What you are asked to do: Produce a verbatim copy of the records, and keep the images out of it.

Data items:
========================

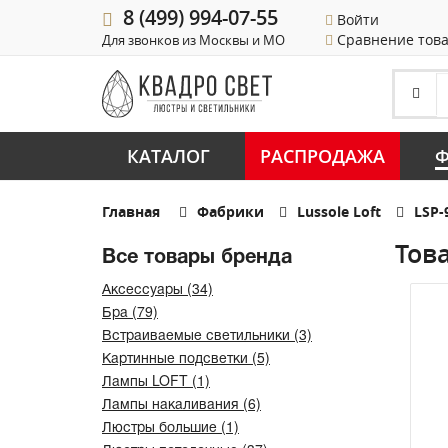
8 (499) 994-07-55
Войти
Сравнение тов
Для звонков из Москвы и МО
КАТАЛОГ
РАСПРОДАЖА
Ф
Главная
Фабрики
Lussole Loft
LSP-
Това
Все товары бренда
Аксессуары (34)
Бра (79)
Встраиваемые светильники (3)
Картинные подсветки (5)
Лампы LOFT (1)
Лампы накаливания (6)
Люстры большие (1)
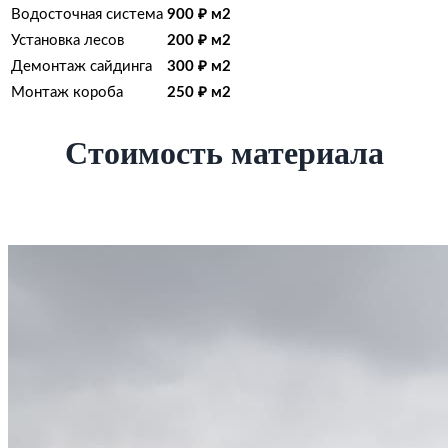
Водосточная система
900 ₽ м2
Установка лесов
200 ₽ м2
Демонтаж сайдинга
300 ₽ м2
Монтаж короба
250 ₽ м2
Стоимость материала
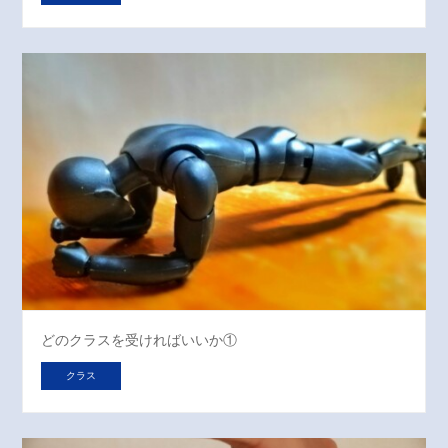
どのクラスを受ければいいか①
クラス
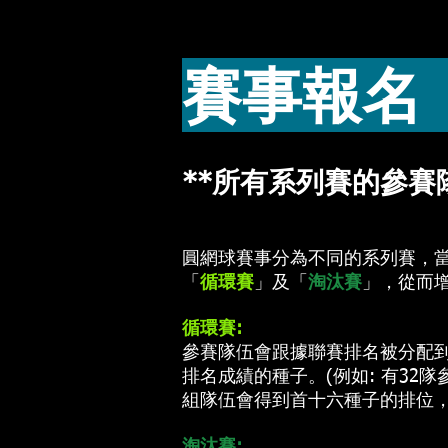
賽事報
**所有系列賽的參
圓網球賽事分為不同的系列賽，
「
循環賽
」及「
淘汰賽
」，從而
循環賽:
參賽隊伍會跟據聯賽排名被分配到高級組 
排名成績的種子。(例如: 有3
組隊伍會得到首十六種子的排位，
淘汰賽:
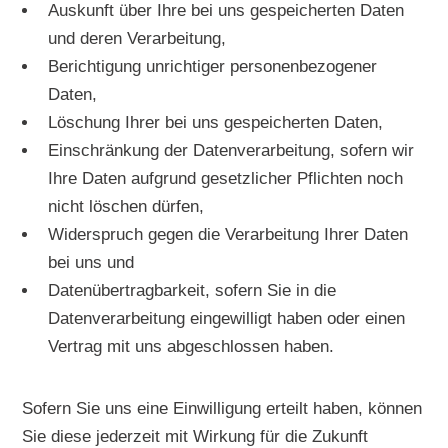
Auskunft über Ihre bei uns gespeicherten Daten
und deren Verarbeitung,
Berichtigung unrichtiger personenbezogener
Daten,
Löschung Ihrer bei uns gespeicherten Daten,
Einschränkung der Datenverarbeitung, sofern wir
Ihre Daten aufgrund gesetzlicher Pflichten noch
nicht löschen dürfen,
Widerspruch gegen die Verarbeitung Ihrer Daten
bei uns und
Datenübertragbarkeit, sofern Sie in die
Datenverarbeitung eingewilligt haben oder einen
Vertrag mit uns abgeschlossen haben.
Sofern Sie uns eine Einwilligung erteilt haben, können
Sie diese jederzeit mit Wirkung für die Zukunft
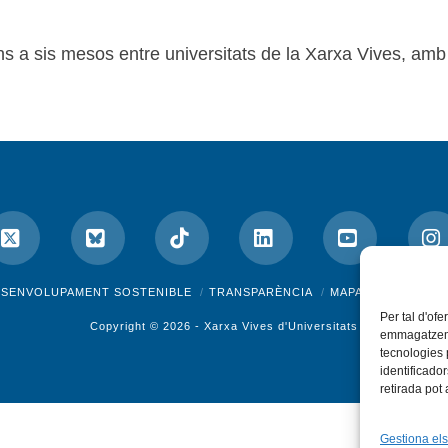
ns a sis mesos entre universitats de la Xarxa Vives, amb
ok
X
Bluesky
Tiktok
LinkedIn
YouTube
I
ESENVOLUPAMENT SOSTENIBLE
TRANSPARÈNCIA
MAPA DEL WEB
A
Per tal d'ofe
Copyright © 2026 -
Xarxa Vives d'Universitats
emmagatzemar
tecnologies
identificado
retirada pot
Gestiona els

========================

Final answer:
8 (499) 994-07-55
Войти
Сравнение тов
Для звонков из Москвы и МО
КАТАЛОГ
РАСПРОДАЖА
Ф
Главная
Фабрики
Lussole Loft
LSP-
Това
Все товары бренда
Аксессуары (34)
Бра (79)
Встраиваемые светильники (3)
Картинные подсветки (5)
Лампы LOFT (1)
Лампы накаливания (6)
Люстры большие (1)
Водосточная система
900 ₽ м2
Установка лесов
200 ₽ м2
Демонтаж сайдинга
300 ₽ м2
Монтаж короба
250 ₽ м2
Стоимость материала
どのクラスを受ければいいか①
クラス
賽事報
**所有系列賽的參
圓網球賽事分為不同的系列賽，
「
循環賽
」及「
淘汰賽
」，從而
循環賽:
參賽隊伍會跟據聯賽排名被分配到高級組 
排名成績的種子。(例如: 有3
組隊伍會得到首十六種子的排位，
淘汰賽:
Auskunft über Ihre bei uns gespeicherten Daten
und deren Verarbeitung,
Berichtigung unrichtiger personenbezogener
Daten,
Löschung Ihrer bei uns gespeicherten Daten,
Einschränkung der Datenverarbeitung, sofern wir
Ihre Daten aufgrund gesetzlicher Pflichten noch
nicht löschen dürfen,
Widerspruch gegen die Verarbeitung Ihrer Daten
bei uns und
Datenübertragbarkeit, sofern Sie in die
Datenverarbeitung eingewilligt haben oder einen
Vertrag mit uns abgeschlossen haben.
Sofern Sie uns eine Einwilligung erteilt haben, können
Sie diese jederzeit mit Wirkung für die Zukunft
ns a sis mesos entre universitats de la Xarxa Vives, amb
ok
X
Bluesky
Tiktok
LinkedIn
YouTube
I
ESENVOLUPAMENT SOSTENIBLE
TRANSPARÈNCIA
MAPA DEL WEB
A
Per tal d'ofe
Copyright © 2026 -
Xarxa Vives d'Universitats
emmagatzemar
tecnologies
identificado
retirada pot
Gestiona els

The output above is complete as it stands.